PROBLEM TO WORK ON » Look through the data that follows and copy each line with the string "Slip".

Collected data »
▽

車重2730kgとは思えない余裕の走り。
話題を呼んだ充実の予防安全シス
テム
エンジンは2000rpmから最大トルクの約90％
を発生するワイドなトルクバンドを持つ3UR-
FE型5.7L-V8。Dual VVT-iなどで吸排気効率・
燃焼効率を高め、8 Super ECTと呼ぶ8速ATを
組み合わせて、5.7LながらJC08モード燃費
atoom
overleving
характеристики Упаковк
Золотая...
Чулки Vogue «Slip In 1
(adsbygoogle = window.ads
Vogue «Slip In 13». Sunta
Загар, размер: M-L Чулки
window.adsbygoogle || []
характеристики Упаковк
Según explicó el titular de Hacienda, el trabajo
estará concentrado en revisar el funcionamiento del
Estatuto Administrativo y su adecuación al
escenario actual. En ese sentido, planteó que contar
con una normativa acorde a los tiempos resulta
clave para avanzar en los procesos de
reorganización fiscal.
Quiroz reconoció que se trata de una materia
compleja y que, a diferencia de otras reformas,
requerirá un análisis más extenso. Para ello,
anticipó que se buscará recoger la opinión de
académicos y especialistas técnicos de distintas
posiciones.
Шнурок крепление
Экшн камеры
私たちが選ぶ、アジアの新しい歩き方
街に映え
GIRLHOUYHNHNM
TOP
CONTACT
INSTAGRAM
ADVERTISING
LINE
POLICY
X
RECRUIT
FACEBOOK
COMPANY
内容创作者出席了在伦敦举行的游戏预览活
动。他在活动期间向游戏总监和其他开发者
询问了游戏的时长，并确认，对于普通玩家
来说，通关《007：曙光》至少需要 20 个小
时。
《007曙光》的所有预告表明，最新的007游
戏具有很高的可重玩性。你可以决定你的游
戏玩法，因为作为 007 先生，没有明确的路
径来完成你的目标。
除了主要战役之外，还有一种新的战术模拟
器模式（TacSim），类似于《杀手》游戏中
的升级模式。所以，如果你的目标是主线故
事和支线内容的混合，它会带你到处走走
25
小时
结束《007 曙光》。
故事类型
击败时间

△

RESPONSE FOR THIS EXERCISE »
Чулки Vogue «Slip In 1
Vogue «Slip In 13». Sunta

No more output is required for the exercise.